• _INPUT_
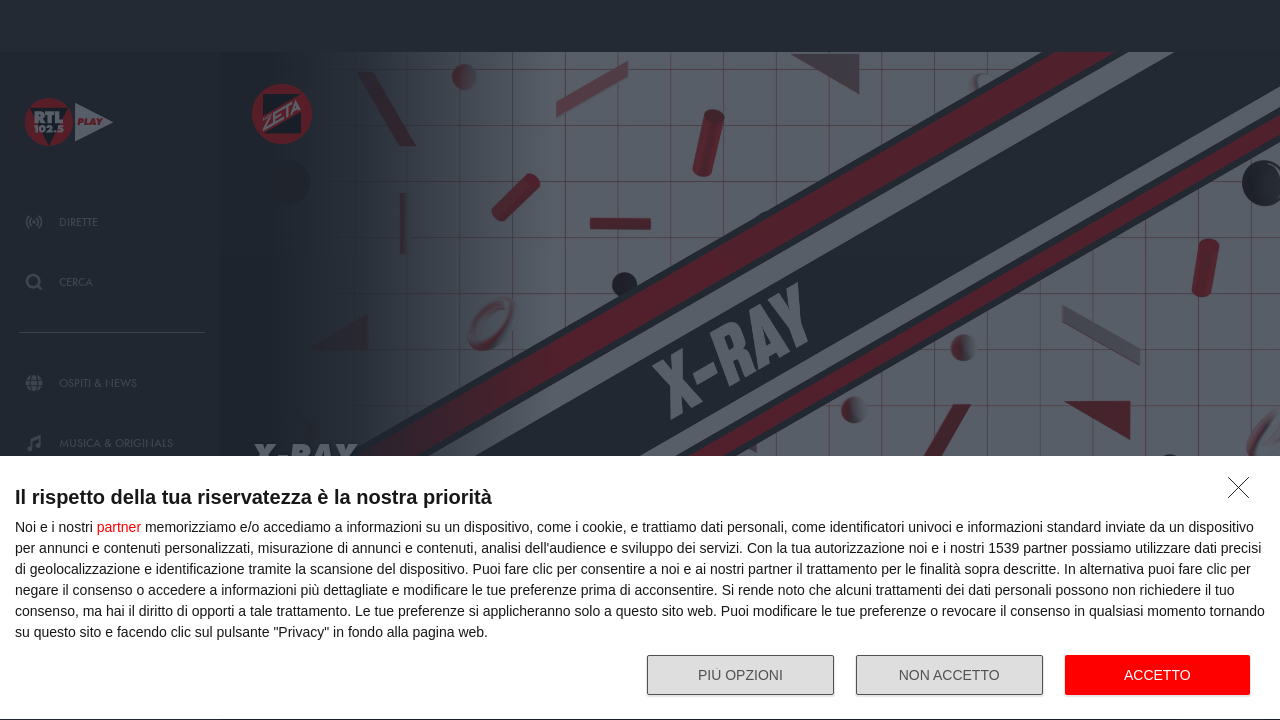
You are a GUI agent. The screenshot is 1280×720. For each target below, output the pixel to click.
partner (119, 527)
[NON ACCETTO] (1244, 493)
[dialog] (640, 588)
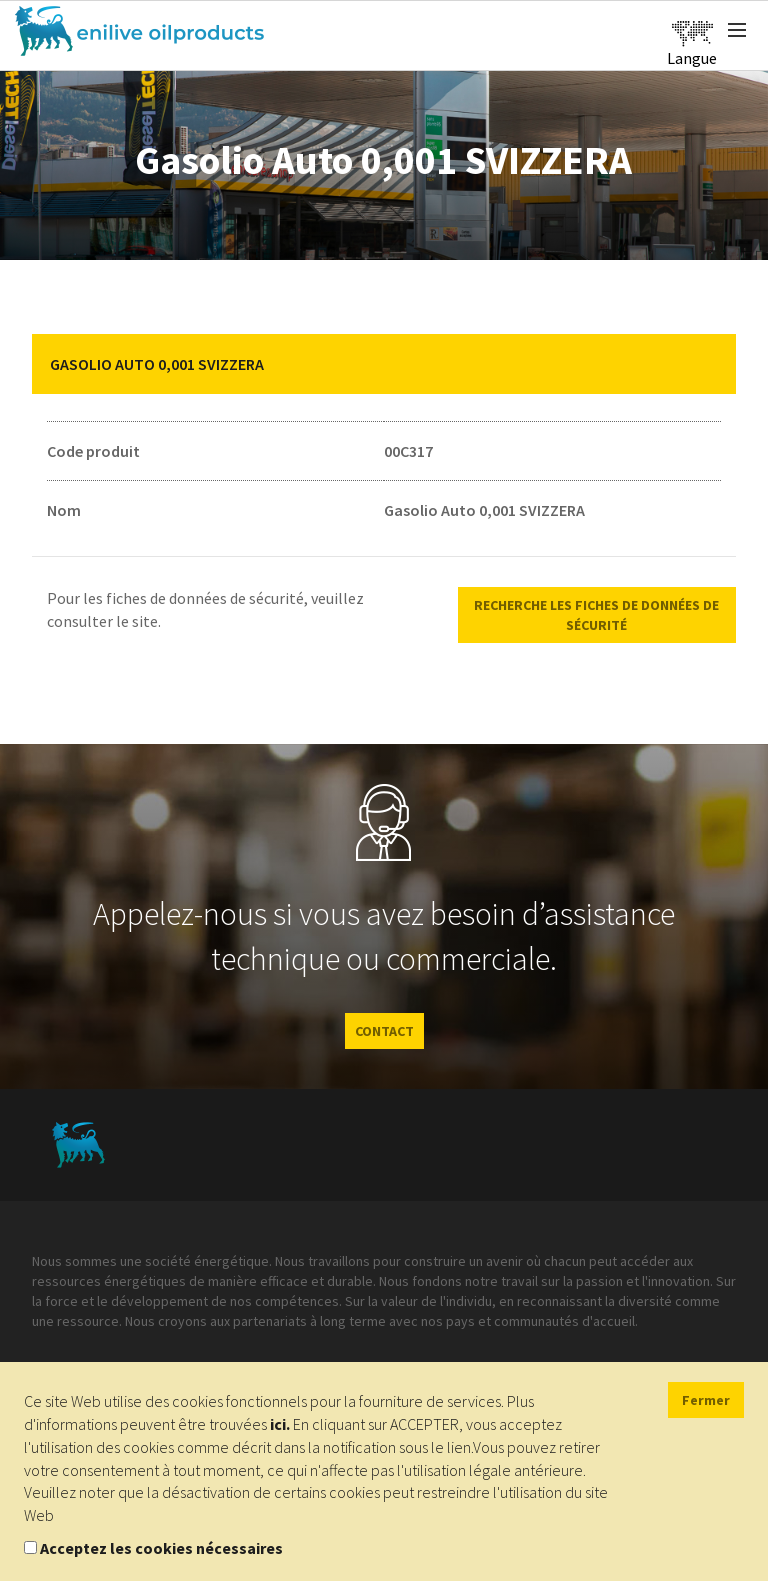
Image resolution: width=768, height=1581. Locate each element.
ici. (280, 1424)
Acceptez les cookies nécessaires (161, 1548)
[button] (706, 364)
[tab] (384, 364)
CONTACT (384, 1031)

• _EXERCISE BRIEF_
The answer must be a single number: how many lines in the records above contain the word "each".

• _RESPONSE TO THE TASK_
2